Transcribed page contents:
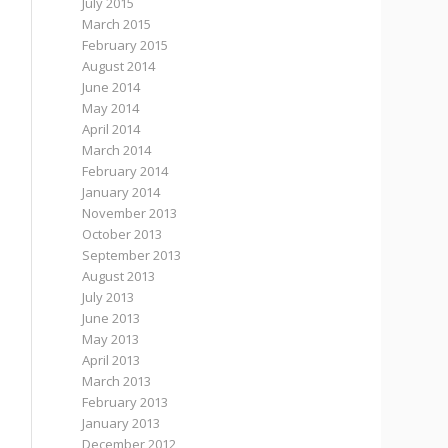
July 2015
March 2015
February 2015
August 2014
June 2014
May 2014
April 2014
March 2014
February 2014
January 2014
November 2013
October 2013
September 2013
August 2013
July 2013
June 2013
May 2013
April 2013
March 2013
February 2013
January 2013
December 2012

Prompt: Exclude images. Return the data above verbatim.

Solution to the exercise:
July 2015
March 2015
February 2015
August 2014
June 2014
May 2014
April 2014
March 2014
February 2014
January 2014
November 2013
October 2013
September 2013
August 2013
July 2013
June 2013
May 2013
April 2013
March 2013
February 2013
January 2013
December 2012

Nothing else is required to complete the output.